I don't hear a lot about modern matriarchies, though we're told there used to be a wonderful matriarchy before the horrible Bell Beaker people showed up and did bad things. I gather that the professionals don't think much of Marija Gimbutas anymore, but like the claim that Columbus proved the Earth was round, pop culture won't let go of it. If we restrict ourselves to modern cultures, there don't seem to be very many. This is a representative list of what one finds in a brief search.
In that list, the Mosuo are tiny and isolated; the Minangkabau seem to use a division of authority; the Akan, though with matrilineal clans, have men as kings and women as queen-mother who may or may not have authority; Bribri are also matrilineal and men and women share distinct authorities; the Garo are matrilineal but men manage; and the Tuareg also have division of roles. It looks as though women inheriting is taken as the key feature of a matriarchy. Most of them seem to have distinct but roughly equivalent roles for men and women--which would fit under egalitarian, wouldn't it? (Except for extreme definitions that draw no distinction between the sexes...)

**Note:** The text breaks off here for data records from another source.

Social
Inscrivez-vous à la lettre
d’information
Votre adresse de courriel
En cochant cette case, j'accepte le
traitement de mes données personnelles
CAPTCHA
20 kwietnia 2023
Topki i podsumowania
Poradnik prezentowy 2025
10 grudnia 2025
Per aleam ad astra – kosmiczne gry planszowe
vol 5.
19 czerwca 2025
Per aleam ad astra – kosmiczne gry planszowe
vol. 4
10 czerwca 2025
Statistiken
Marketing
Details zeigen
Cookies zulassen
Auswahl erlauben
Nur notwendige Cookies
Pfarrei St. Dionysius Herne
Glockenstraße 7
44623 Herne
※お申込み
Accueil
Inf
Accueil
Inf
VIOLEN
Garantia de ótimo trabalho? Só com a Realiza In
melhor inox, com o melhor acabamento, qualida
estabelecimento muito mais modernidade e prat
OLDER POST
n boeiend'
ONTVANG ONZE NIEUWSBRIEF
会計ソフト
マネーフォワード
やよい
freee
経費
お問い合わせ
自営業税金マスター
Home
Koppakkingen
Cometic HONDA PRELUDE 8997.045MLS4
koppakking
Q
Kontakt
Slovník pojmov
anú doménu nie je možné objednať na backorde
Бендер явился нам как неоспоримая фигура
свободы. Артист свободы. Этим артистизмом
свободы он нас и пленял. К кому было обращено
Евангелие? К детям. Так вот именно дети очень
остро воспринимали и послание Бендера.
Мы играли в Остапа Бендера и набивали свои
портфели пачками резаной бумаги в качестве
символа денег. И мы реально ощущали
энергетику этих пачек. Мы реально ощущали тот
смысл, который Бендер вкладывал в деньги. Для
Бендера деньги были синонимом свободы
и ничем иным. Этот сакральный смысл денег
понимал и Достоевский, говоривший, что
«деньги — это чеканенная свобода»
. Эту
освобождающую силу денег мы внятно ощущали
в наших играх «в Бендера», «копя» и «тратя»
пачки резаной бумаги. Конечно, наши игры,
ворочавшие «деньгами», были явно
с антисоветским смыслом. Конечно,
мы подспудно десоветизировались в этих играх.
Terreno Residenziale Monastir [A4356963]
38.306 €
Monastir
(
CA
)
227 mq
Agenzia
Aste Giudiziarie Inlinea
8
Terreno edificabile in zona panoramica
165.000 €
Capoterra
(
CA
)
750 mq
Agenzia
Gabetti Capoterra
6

Why so few? Why are there essentially no tribes where women run the show? There seem to be two competing hypotheses: That in every place on Earth men succeeded in leveraging their greater strength to seize power, or that patriarchies survive better than matriarchies. The distinction between the two may be a bit blurry, but the assumption behind the first is that the power is not held legitimately, and the conclusion of the second is that it is held this way because it arises naturally and works better, with no moral implications.
I have a suspicion or two about the first hypothesis--it seems too facile.
3 comments:
Reading that Marie Claire article convinced me that even the matriarchies weren't that matriarchal. As for Gimbutas, she fell deeply out of favor but now has a reluctant resurgence. They still don't like the deeply matriarchal societies part -nor do I, terrible evidence - but that the Yamnaya were even more patriarchal than usual and overran lots of European tribes is looking ever-more convincing.
It is all very good evidence, against everyone, how the symbolic value of how other societies organise themselves is amusing. So women have/don't have enormous authority among the Dinka or the Saramaccans, what is that to you? How in the world are you drawing meaningful conclusions about what this means about men or women in general?
When the call comes to remodel society along different lines, it's legitimate to ask "Is the plan likely to work?" The obvious followup is "Has it ever been tried, and did it work then?" Social theorists leave so much out of their models that you can't trust them, and you even have to take skeptically what ethnographers find --they oversimplify too (how often does it wind up validating their old thesis research?).
But--are there patterns to how people organize? What does this imply for the theories?
The standard account of the Pictish interaction with the Scots points to one issue. The Picts were matrilineal and inherited along the female line; the Scots, patrilineal etc. Thus in marriages Scottish men gained their father's wealth and their wife's mother's wealth; Pictish sons gained wealth from neither their own family nor their spouse's. Over time that located all the wealth, and therefore nearly all of the power, in Scottish hands. The Picts vanished almost completely from history as a consequence.
If you were trying to devise a new society, you could potentially avoid that if you could manage to force universal acceptance of the matrilineal system. This often proves to be the weakness of these 'redesign society' schemes: they can only possibly work if no competition is permitted by other systems. (Cf. the current administration's proposal for a 'global corporate tax,' so that no government can compete for business by offering lower taxes as an incentive; or the gun control lobby's claim that gun control in Chicago doesn't work only because guns rights are respected in neighboring states; etc.)